▶ _Exercise data_:
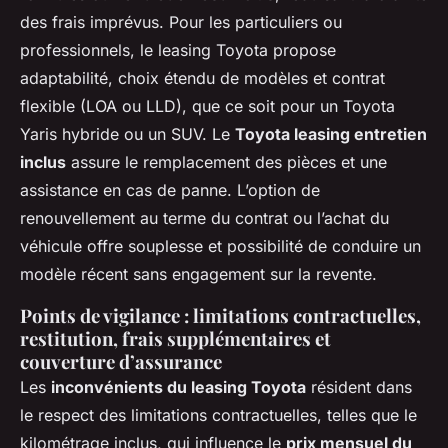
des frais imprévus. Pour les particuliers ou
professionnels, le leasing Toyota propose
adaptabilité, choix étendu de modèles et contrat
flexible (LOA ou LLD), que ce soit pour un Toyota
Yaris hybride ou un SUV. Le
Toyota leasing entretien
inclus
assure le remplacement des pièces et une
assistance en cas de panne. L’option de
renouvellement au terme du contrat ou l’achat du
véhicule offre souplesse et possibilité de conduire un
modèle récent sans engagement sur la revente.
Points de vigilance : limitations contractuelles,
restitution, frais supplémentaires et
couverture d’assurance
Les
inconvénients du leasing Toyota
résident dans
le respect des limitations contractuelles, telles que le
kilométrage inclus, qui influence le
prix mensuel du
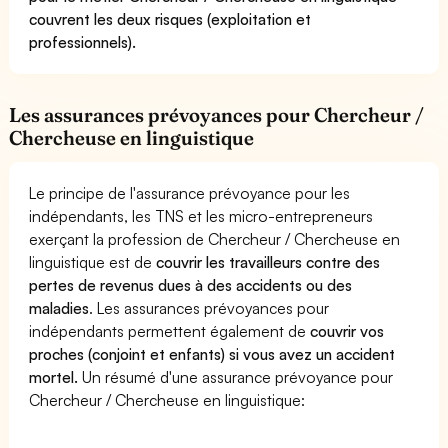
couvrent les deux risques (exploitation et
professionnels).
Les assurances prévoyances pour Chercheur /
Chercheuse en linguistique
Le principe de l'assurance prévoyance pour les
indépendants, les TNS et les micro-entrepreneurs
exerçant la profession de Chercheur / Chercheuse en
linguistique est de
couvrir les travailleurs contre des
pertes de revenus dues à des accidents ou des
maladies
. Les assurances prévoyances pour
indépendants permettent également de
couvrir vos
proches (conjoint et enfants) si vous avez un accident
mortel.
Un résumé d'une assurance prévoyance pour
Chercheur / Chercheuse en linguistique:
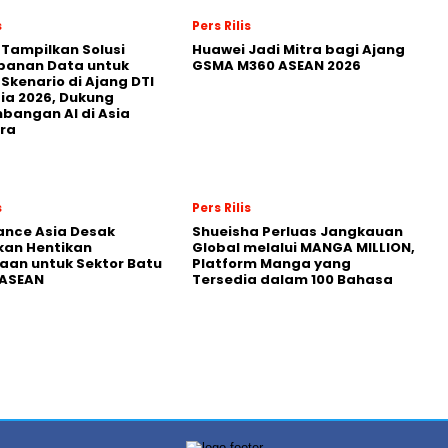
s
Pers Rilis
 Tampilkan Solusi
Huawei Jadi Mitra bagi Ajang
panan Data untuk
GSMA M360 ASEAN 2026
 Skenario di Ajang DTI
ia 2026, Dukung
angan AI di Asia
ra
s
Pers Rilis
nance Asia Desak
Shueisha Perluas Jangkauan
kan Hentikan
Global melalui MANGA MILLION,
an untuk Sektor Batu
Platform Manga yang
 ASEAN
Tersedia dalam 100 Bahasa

▶ _To do_: In your copy of the listing above, every line must match exactly and no picture may appear.

▶ _Answer to this exercise_:
des frais imprévus. Pour les particuliers ou
professionnels, le leasing Toyota propose
adaptabilité, choix étendu de modèles et contrat
flexible (LOA ou LLD), que ce soit pour un Toyota
Yaris hybride ou un SUV. Le
Toyota leasing entretien
inclus
assure le remplacement des pièces et une
assistance en cas de panne. L’option de
renouvellement au terme du contrat ou l’achat du
véhicule offre souplesse et possibilité de conduire un
modèle récent sans engagement sur la revente.
Points de vigilance : limitations contractuelles,
restitution, frais supplémentaires et
couverture d’assurance
Les
inconvénients du leasing Toyota
résident dans
le respect des limitations contractuelles, telles que le
kilométrage inclus, qui influence le
prix mensuel du
couvrent les deux risques (exploitation et
professionnels).
Les assurances prévoyances pour Chercheur /
Chercheuse en linguistique
Le principe de l'assurance prévoyance pour les
indépendants, les TNS et les micro-entrepreneurs
exerçant la profession de Chercheur / Chercheuse en
linguistique est de
couvrir les travailleurs contre des
pertes de revenus dues à des accidents ou des
maladies
. Les assurances prévoyances pour
indépendants permettent également de
couvrir vos
proches (conjoint et enfants) si vous avez un accident
mortel.
Un résumé d'une assurance prévoyance pour
Chercheur / Chercheuse en linguistique:
s
Pers Rilis
 Tampilkan Solusi
Huawei Jadi Mitra bagi Ajang
panan Data untuk
GSMA M360 ASEAN 2026
 Skenario di Ajang DTI
ia 2026, Dukung
angan AI di Asia
ra
s
Pers Rilis
nance Asia Desak
Shueisha Perluas Jangkauan
kan Hentikan
Global melalui MANGA MILLION,
an untuk Sektor Batu
Platform Manga yang
 ASEAN
Tersedia dalam 100 Bahasa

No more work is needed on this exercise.